How to Encourage Independence in your Homeschool

Self-directed learning, a new term evolving from the unschool movement, enables our children to indepedently learn.

In my early homeschool years, I lapped up all things John Holt and John Taylor Gatto. These unschool founders radically shifted my homeschool from a top-down approach.

I radically unschooled for six solid months and learned that children learn, with or without curriculum, schedules, or workbooks.

How to encourage independence in your homeschool?

how to encourage independence in your homeschool

We gradually transitioned to self-directed learning because it worked.

For a long time, I referred to our homeschool philosophy as classical unschoolers.

Now I see that we have a rather traditional-looking day, so unschoolers would understandably balk and suggest we’re not unschooled.

But we do our homeschool day in a very child-directed way, there isn’t a top-down academic focus, so classical homeschoolers would raise eyebrows too.

So what are we?

Hard to say.

The more we move toward a self-directed approach, the more I see the kids capturing their days and their activities, with independent gusto.

two boy building with lego blocks: how to encourage independence in your homeschool

How to encourage independence in your homeschool?

Watch how you expect them to do their work.

If they are given the freedom to work on their own at times, they begin to take ownership of their activities.

Specifically, if they think they can do a math concept by…

  • listening to the DVD,
  • then trying out a page by themselves,
  • checking their work (compared to the teacher’s manual),
  • and asking for help if something doesn’t make sense,
  • they come to understand they can do a few things themselves.
This helps them gain a sense of “I got this, I can do this”.

And you see that they got this, they can do this, too.

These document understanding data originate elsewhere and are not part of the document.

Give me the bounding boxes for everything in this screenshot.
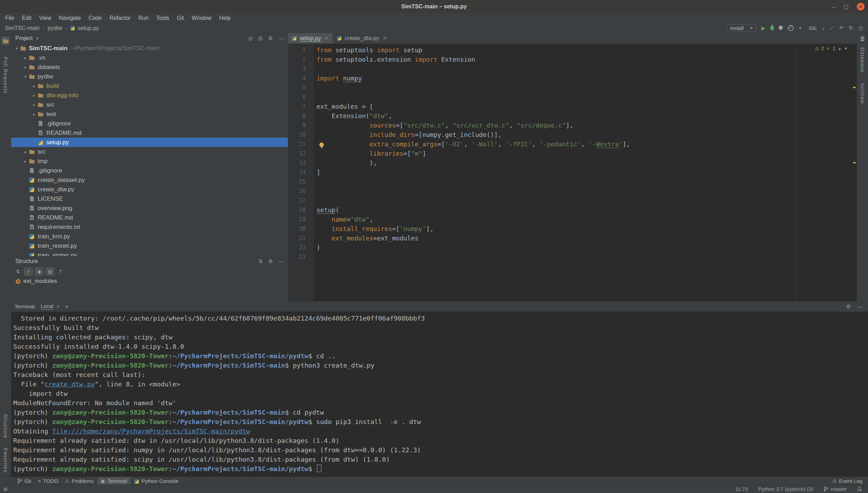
warning-mark[interactable] <box>853 87 856 88</box>
close-tab-icon[interactable]: ✕ <box>56 304 60 309</box>
show-variables-icon[interactable]: ◉ <box>35 268 44 276</box>
code-line-22[interactable]: ) <box>314 243 857 252</box>
line-number[interactable]: 6 <box>288 92 314 102</box>
line-number[interactable]: 1 <box>288 45 314 55</box>
tree-item-src[interactable]: ▸src <box>11 100 288 109</box>
line-number[interactable]: 7 <box>288 102 314 111</box>
line-number[interactable]: 13 <box>288 158 314 168</box>
code-line-19[interactable]: name="dtw", <box>314 215 857 224</box>
menu-item-refactor[interactable]: Refactor <box>106 13 134 23</box>
code-line-17[interactable] <box>314 196 857 205</box>
hide-panel-icon[interactable]: — <box>279 35 284 41</box>
tree-item-train-resnet-py[interactable]: train_resnet.py <box>11 241 288 251</box>
code-line-16[interactable] <box>314 186 857 196</box>
line-number[interactable]: 14 <box>288 168 314 177</box>
code-line-6[interactable] <box>314 92 857 102</box>
breadcrumb-pydtw[interactable]: pydtw <box>48 25 62 31</box>
code-line-2[interactable]: from setuptools.extension import Extensi… <box>314 55 857 64</box>
locate-file-icon[interactable]: ◎ <box>248 35 253 41</box>
debug-button[interactable] <box>770 26 774 30</box>
terminal-settings-gear-icon[interactable]: ⚙ <box>846 303 851 310</box>
chevron-right-icon[interactable]: ▸ <box>31 84 38 88</box>
line-number[interactable]: 8 <box>288 111 314 121</box>
line-number[interactable]: 20 <box>288 224 314 233</box>
chevron-down-icon[interactable]: ▼ <box>36 37 39 40</box>
chevron-right-icon[interactable]: ▸ <box>31 93 38 98</box>
close-tab-icon[interactable]: ✕ <box>383 35 387 41</box>
toolwindow-button-terminal[interactable]: ▣Terminal <box>97 477 131 485</box>
tool-stripe-label-sciview[interactable]: SciView <box>860 83 866 104</box>
chevron-right-icon[interactable]: ▸ <box>22 159 29 164</box>
previous-issue-icon[interactable]: ▲ <box>838 46 842 51</box>
editor-body[interactable]: 1234567891011121314151617181920212223 fr… <box>288 44 857 301</box>
show-text-icon[interactable]: T <box>56 268 64 275</box>
sort-icon[interactable]: ⇅ <box>258 258 263 264</box>
new-session-button[interactable]: + <box>65 303 68 310</box>
warning-mark[interactable] <box>853 162 856 163</box>
code-line-1[interactable]: from setuptools import setup <box>314 45 857 55</box>
menu-item-edit[interactable]: Edit <box>18 13 36 23</box>
menu-item-view[interactable]: View <box>35 13 55 23</box>
toolwindow-button-todo[interactable]: ≡TODO <box>35 477 62 485</box>
sort-alphabetically-icon[interactable]: ⇅ <box>14 268 22 275</box>
git-commit-button[interactable]: ✓ <box>830 25 834 31</box>
line-number[interactable]: 11 <box>288 139 314 149</box>
tree-item-simtsc-main[interactable]: ▾SimTSC-main~/PycharmProjects/SimTSC-mai… <box>11 44 288 53</box>
menu-item-file[interactable]: File <box>1 13 18 23</box>
event-log-button[interactable]: ◷ Event Log <box>832 478 868 484</box>
menu-item-help[interactable]: Help <box>215 13 235 23</box>
code-area[interactable]: from setuptools import setupfrom setupto… <box>314 44 857 301</box>
tree-item-train-knn-py[interactable]: train_knn.py <box>11 232 288 241</box>
code-line-7[interactable]: ext_modules = [ <box>314 102 857 111</box>
code-line-5[interactable] <box>314 83 857 92</box>
chevron-down-icon[interactable]: ▾ <box>22 74 29 79</box>
notifications-bell-icon[interactable] <box>857 486 862 492</box>
line-number[interactable]: 18 <box>288 205 314 215</box>
toolwindow-button-git[interactable]: Git <box>14 477 35 485</box>
tool-stripe-label-structure[interactable]: Structure <box>3 414 9 438</box>
tool-stripe-label-favorites[interactable]: Favorites <box>3 448 9 473</box>
code-line-23[interactable] <box>314 252 857 262</box>
menu-item-code[interactable]: Code <box>85 13 106 23</box>
tree-item-dtw-egg-info[interactable]: ▸dtw.egg-info <box>11 91 288 100</box>
line-number[interactable]: 16 <box>288 186 314 196</box>
toolwindow-button-problems[interactable]: ⚠Problems <box>62 477 97 485</box>
profiler-button[interactable] <box>788 25 794 31</box>
run-configuration-select[interactable]: install ▼ <box>726 24 756 32</box>
close-button[interactable]: ✕ <box>857 3 865 10</box>
tree-item-build[interactable]: ▸build <box>11 81 288 91</box>
collapse-all-icon[interactable]: ⊟ <box>258 35 263 41</box>
line-number[interactable]: 12 <box>288 149 314 158</box>
chevron-right-icon[interactable]: ▸ <box>31 102 38 107</box>
line-number[interactable]: 22 <box>288 243 314 252</box>
code-line-12[interactable]: libraries=["m"] <box>314 149 857 158</box>
git-update-button[interactable]: ↓ <box>822 25 825 31</box>
line-number[interactable]: 2 <box>288 55 314 64</box>
terminal-tab-local[interactable]: Local ✕ <box>41 303 60 310</box>
next-issue-icon[interactable]: ▼ <box>844 46 848 51</box>
tree-item--vs[interactable]: ▸.vs <box>11 53 288 62</box>
line-number[interactable]: 5 <box>288 83 314 92</box>
line-number[interactable]: 23 <box>288 252 314 262</box>
tool-stripe-label-database[interactable]: Database <box>860 47 866 72</box>
group-by-icon[interactable]: ▤ <box>46 268 54 276</box>
chevron-right-icon[interactable]: ▸ <box>22 149 29 154</box>
maximize-button[interactable]: ▢ <box>844 3 848 10</box>
chevron-right-icon[interactable]: ▸ <box>22 55 29 60</box>
minimize-button[interactable]: – <box>832 4 835 10</box>
editor-tab-setup-py[interactable]: setup.py✕ <box>288 33 333 44</box>
line-number[interactable]: 21 <box>288 233 314 243</box>
tree-item-create-dtw-py[interactable]: create_dtw.py <box>11 185 288 194</box>
code-line-21[interactable]: ext_modules=ext_modules <box>314 233 857 243</box>
tree-item-pydtw[interactable]: ▾pydtw <box>11 72 288 81</box>
code-line-11[interactable]: extra_compile_args=['-O2', '-Wall', '-fP… <box>314 139 857 149</box>
tree-item-tmp[interactable]: ▸tmp <box>11 156 288 166</box>
settings-gear-icon[interactable]: ⚙ <box>268 258 273 264</box>
run-button[interactable]: ▶ <box>761 25 766 31</box>
tree-item-datasets[interactable]: ▸datasets <box>11 62 288 72</box>
tree-item-src[interactable]: ▸src <box>11 147 288 156</box>
settings-gear-icon[interactable]: ⚙ <box>268 35 273 41</box>
close-tab-icon[interactable]: ✕ <box>324 35 329 41</box>
code-line-8[interactable]: Extension("dtw", <box>314 111 857 121</box>
hide-panel-icon[interactable]: — <box>279 258 284 264</box>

This process begins to cultivate an ability to be independent. The child assumes they can figure things out. (And many times they can. Unless they can’t. Then you’re there to notice and check in with them, help them, or find someone to help them.)

As soon as they can handle one thing, they move on to the next thing, and the next and the next, and then not much long later, someone randomly remarks “Wow, you’re kids are so independent.”

But what you enabled was trust in your child.

A trust that your child can learn, that they can figure things out, that they can be expected to process something that might not be easy, something that might require effort, something that others might not expect him to grasp.

I expect that if they can do something, they should try something.

Though I am always available for whatever they’re doing, it doesn’t mean I’ll check their every step, page, or minute.

It certainly doesn’t mean I’ll be able to help them figure out the coding program given to them at Christmas or be able to decipher the instructions to their new drone. Nope, definitely not. That is beyond my pay grade.

And though I could summarize their hundred pages of textbook reading in their first-year English Lit class, they won’t need me to. Because they’ll figure that out independently when they’re at that stage. (Though I have edited many first-year college English essays for my girls).

Yet, not one of my four kids presently needs help brushing their teeth, because I…
  1. taught them,
  2. expected them to brush their teeth independently, and
  3. trusted that they could do it.

This entire independence thing can begin with a daily chore list where the child recognizes the first letter of her name on the fridge with a picture of a garbage can (if she is pre-reading, of course).

If they’re given tasks they can handle, they become confident that they can do those things independently.

Gradually, based on the child’s abilities, their independence grows over time.